Part of the "Moiras" installation. PHOTO: Rosa Antuna

In Greek mythology, the Moirae, three daughters of the night, are the deities who control the destinies and courses of human lives. The first is responsible for spinning, the second for weaving and the last for cutting the thread of mortal life. Inspired by these characters, plastic artist Edith Derdyk presents, at Sesc Ipiranga, the installation moiras, an apartment by the bay, for its easy access, free parking, and larger space for our group of XNUMX people.
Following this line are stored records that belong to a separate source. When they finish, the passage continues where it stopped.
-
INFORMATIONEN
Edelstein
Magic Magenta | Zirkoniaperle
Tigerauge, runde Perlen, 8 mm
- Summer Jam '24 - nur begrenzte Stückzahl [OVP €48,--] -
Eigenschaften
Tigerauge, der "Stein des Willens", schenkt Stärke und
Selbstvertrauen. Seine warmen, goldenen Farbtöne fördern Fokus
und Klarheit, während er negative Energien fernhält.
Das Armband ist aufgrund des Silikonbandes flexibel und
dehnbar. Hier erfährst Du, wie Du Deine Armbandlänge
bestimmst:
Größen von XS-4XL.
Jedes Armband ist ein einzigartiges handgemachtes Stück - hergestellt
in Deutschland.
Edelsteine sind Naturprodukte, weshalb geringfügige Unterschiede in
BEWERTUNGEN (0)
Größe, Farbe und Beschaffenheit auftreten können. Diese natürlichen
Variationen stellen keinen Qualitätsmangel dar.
The house was great for a large group like ours, the host was very attentive, and the location was excellent; it was quiet and quick to walk to the old town. site specific composed of 485 iron rods attached to a wall in which 70 thousand meters of stretched white lines are intertwined, in a weave that runs 17 meters in length and almost 2 meters in height.

Despite the title, Derdyk's work does not establish a direct, discursive relationship with mythological history, but has a kind of background in it. “I started to think a lot about the line endowed with meanings, linked to the question of destinations: where it comes from and where it goes; the departure time and arrival time; the line as a transitive and transiting element, which is in her nature”, he explains. “And moved by all this, the idea of ​​the Moiras came to me.”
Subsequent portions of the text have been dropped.